医学が結核を作る (結核信仰療法 昭和27年12月1日)

 標題の如く、結核は医学が作るものであると言ったら、何人も驚倒して了うであろう。事程それ程医学を信じ切っているのが現在の社会である。そうして序文にもある通り、私は二十余年以前結核医学の盲点を発表したが、其当時は言論の自由がない為、思い切ってかく事が出来ず、成可かなり加減してかいたので、不徹底はまぬがれなかったし、其頃は今日程結核問題も喧しくなかったから、それでもよかったが、今日はどうであろう。衆知の如く事実は国家の最大問題となっている。今年から行う事になったという結核に対する施設及び、其他の国家的負担は千億に近いというのであるから、民間費用を合算したなら、実に驚くべき巨額にのぼるであろう。
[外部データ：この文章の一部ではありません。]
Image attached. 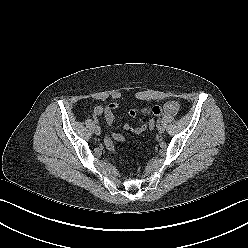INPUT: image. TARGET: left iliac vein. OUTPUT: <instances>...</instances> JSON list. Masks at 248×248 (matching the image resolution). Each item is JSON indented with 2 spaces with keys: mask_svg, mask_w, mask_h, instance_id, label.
Segmentation results:
<instances>
[{
  "mask_svg": "<svg viewBox=\"0 0 248 248\" xmlns=\"http://www.w3.org/2000/svg\"><path fill=\"white\" fill-rule=\"evenodd\" d=\"M157 129L160 134L164 133L165 131V127L163 125H158Z\"/></svg>",
  "mask_w": 248,
  "mask_h": 248,
  "instance_id": "obj_1",
  "label": "left iliac vein"
}]
</instances>
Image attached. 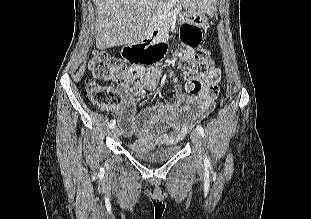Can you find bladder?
<instances>
[{
    "mask_svg": "<svg viewBox=\"0 0 311 219\" xmlns=\"http://www.w3.org/2000/svg\"><path fill=\"white\" fill-rule=\"evenodd\" d=\"M127 149L130 153L140 159L150 162H157L171 159L177 155L180 151V146L170 144L163 147L154 148L149 143L135 141L127 144Z\"/></svg>",
    "mask_w": 311,
    "mask_h": 219,
    "instance_id": "bladder-1",
    "label": "bladder"
}]
</instances>
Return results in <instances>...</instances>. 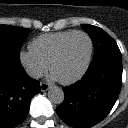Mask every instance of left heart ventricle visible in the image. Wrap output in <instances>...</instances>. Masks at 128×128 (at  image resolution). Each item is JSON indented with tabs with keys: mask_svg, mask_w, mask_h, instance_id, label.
<instances>
[{
	"mask_svg": "<svg viewBox=\"0 0 128 128\" xmlns=\"http://www.w3.org/2000/svg\"><path fill=\"white\" fill-rule=\"evenodd\" d=\"M89 51V43L85 36L75 35L66 44L60 60L53 68L57 79H69L83 67Z\"/></svg>",
	"mask_w": 128,
	"mask_h": 128,
	"instance_id": "b2bd125f",
	"label": "left heart ventricle"
}]
</instances>
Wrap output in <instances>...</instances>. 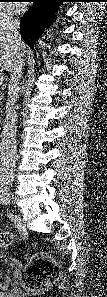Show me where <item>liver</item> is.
<instances>
[{"label":"liver","instance_id":"obj_1","mask_svg":"<svg viewBox=\"0 0 107 297\" xmlns=\"http://www.w3.org/2000/svg\"><path fill=\"white\" fill-rule=\"evenodd\" d=\"M26 45H23L25 53ZM17 60V46L9 42L5 35L0 34V68L12 72Z\"/></svg>","mask_w":107,"mask_h":297}]
</instances>
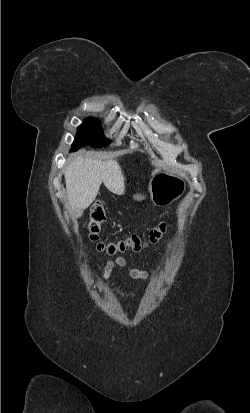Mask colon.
I'll use <instances>...</instances> for the list:
<instances>
[{"label":"colon","mask_w":250,"mask_h":413,"mask_svg":"<svg viewBox=\"0 0 250 413\" xmlns=\"http://www.w3.org/2000/svg\"><path fill=\"white\" fill-rule=\"evenodd\" d=\"M105 207L101 201H96L91 207L90 221L88 224L89 238L97 242V247L101 251L113 255L118 252H124L127 249L138 251L147 243L142 241L139 236L132 234L125 239L116 242L104 243L99 241V233L102 224L105 222ZM166 231V224L161 222L149 230L148 238L150 243L157 242Z\"/></svg>","instance_id":"colon-1"}]
</instances>
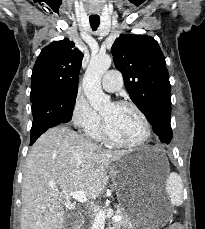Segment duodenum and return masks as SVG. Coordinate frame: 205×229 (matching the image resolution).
<instances>
[{
	"label": "duodenum",
	"mask_w": 205,
	"mask_h": 229,
	"mask_svg": "<svg viewBox=\"0 0 205 229\" xmlns=\"http://www.w3.org/2000/svg\"><path fill=\"white\" fill-rule=\"evenodd\" d=\"M80 223H81V219L78 218V220H77L75 226H73V227H71V228H68V229H78V225H79Z\"/></svg>",
	"instance_id": "duodenum-1"
}]
</instances>
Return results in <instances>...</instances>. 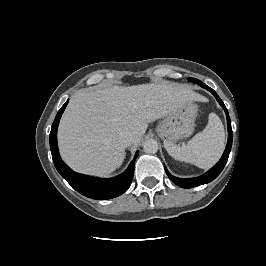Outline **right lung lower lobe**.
Segmentation results:
<instances>
[{"mask_svg": "<svg viewBox=\"0 0 266 266\" xmlns=\"http://www.w3.org/2000/svg\"><path fill=\"white\" fill-rule=\"evenodd\" d=\"M67 103L68 101L58 111L49 136L51 154L57 171L76 191L88 198L106 200L121 195L131 184L134 174V163L138 152L135 154V158L132 160L126 171L111 179H99L72 171L62 161L57 145L58 124Z\"/></svg>", "mask_w": 266, "mask_h": 266, "instance_id": "98d812e1", "label": "right lung lower lobe"}]
</instances>
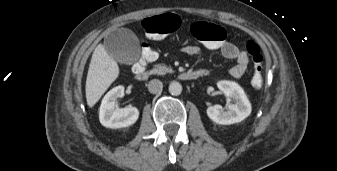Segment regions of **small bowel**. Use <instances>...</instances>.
Instances as JSON below:
<instances>
[{
  "label": "small bowel",
  "mask_w": 337,
  "mask_h": 171,
  "mask_svg": "<svg viewBox=\"0 0 337 171\" xmlns=\"http://www.w3.org/2000/svg\"><path fill=\"white\" fill-rule=\"evenodd\" d=\"M221 55L229 60H233L236 64L231 67L230 75L234 78H240L245 73L248 64H249V56L248 54L240 50L235 44L232 42H224V45L219 49ZM183 52L188 55H200L202 53L201 49L195 45H188L183 48ZM157 55V54H156Z\"/></svg>",
  "instance_id": "obj_1"
}]
</instances>
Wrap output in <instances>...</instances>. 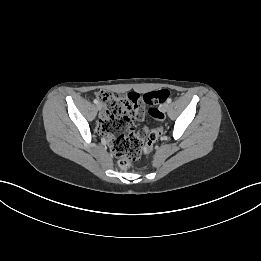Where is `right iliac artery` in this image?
Segmentation results:
<instances>
[{
    "mask_svg": "<svg viewBox=\"0 0 261 261\" xmlns=\"http://www.w3.org/2000/svg\"><path fill=\"white\" fill-rule=\"evenodd\" d=\"M94 103H95V104H98L99 102H98V100H97V99H94Z\"/></svg>",
    "mask_w": 261,
    "mask_h": 261,
    "instance_id": "1",
    "label": "right iliac artery"
}]
</instances>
そこで深く考えてみるべきは、何故この様な事態に立到ったかという事である。勿論この問題に対しては余程以前から政府も専門家も大童おおわらわになって、あらん限りの対策を練り努力しつゝあるに拘わらず、今以て見るべき成果がなく、近来相当減ったとしているが、之はBCGやストマイ等の新薬が出来た為、一時的発病の勢いをくじいたまでで、根本的でない事は医学でも認めている。何よりもし今迄の対策が当を得ていたとすれば、結核問題はとっくに解決されていなければならない筈であるのに、事実は前記の通りである。としたら其処そこに何等か割切れない大きな誤りがあるに違いあるまい。処が医学は其処に気付かないのである。しかしながら喜ぶべし、愈々私によって其根本原理が判明し、全治の方法をも完成した以上、人類にとって之程大きな救いはないであろう。無論この原理に従えばこの難問題も容易に解決され得るからである。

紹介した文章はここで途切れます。